YOUR INSTRUCTIONS -> Reply with one number: the count of lines in the records below that hold "Kulturschiene".
+++
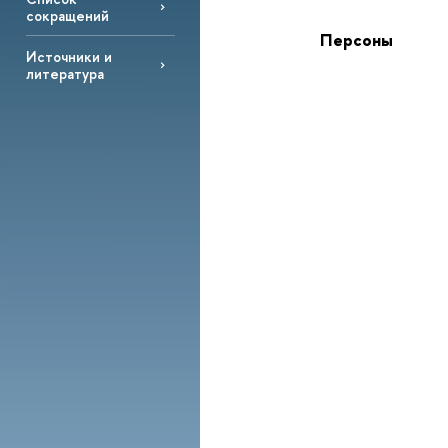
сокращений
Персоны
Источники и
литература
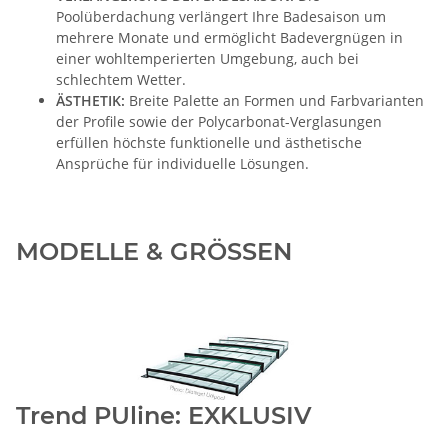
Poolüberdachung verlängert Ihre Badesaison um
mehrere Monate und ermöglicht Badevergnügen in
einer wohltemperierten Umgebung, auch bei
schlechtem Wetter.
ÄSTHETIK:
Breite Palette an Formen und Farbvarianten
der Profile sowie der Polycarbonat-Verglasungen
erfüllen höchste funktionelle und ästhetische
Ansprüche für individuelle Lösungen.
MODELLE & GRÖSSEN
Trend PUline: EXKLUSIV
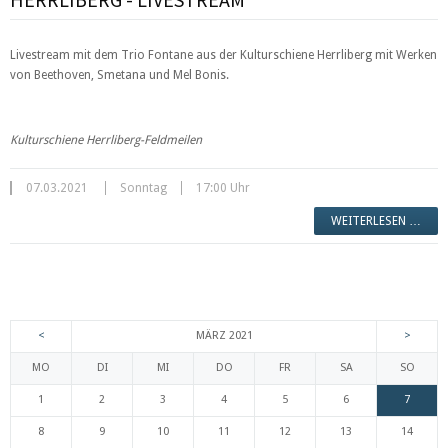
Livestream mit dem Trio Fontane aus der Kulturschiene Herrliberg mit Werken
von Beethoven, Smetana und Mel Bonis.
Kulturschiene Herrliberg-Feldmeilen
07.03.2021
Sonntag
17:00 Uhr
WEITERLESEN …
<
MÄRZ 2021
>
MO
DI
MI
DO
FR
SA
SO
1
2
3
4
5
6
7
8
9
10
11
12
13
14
+++
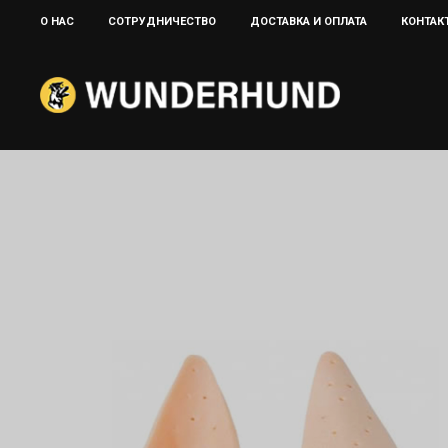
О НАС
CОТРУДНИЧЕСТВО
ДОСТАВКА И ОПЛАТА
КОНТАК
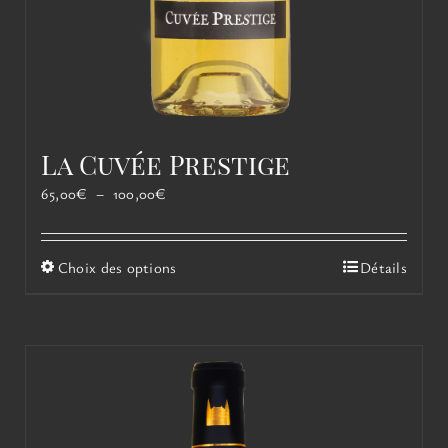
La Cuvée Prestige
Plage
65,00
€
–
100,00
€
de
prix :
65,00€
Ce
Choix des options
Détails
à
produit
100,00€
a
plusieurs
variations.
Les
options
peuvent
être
+++
ANSWER SECTION -> 2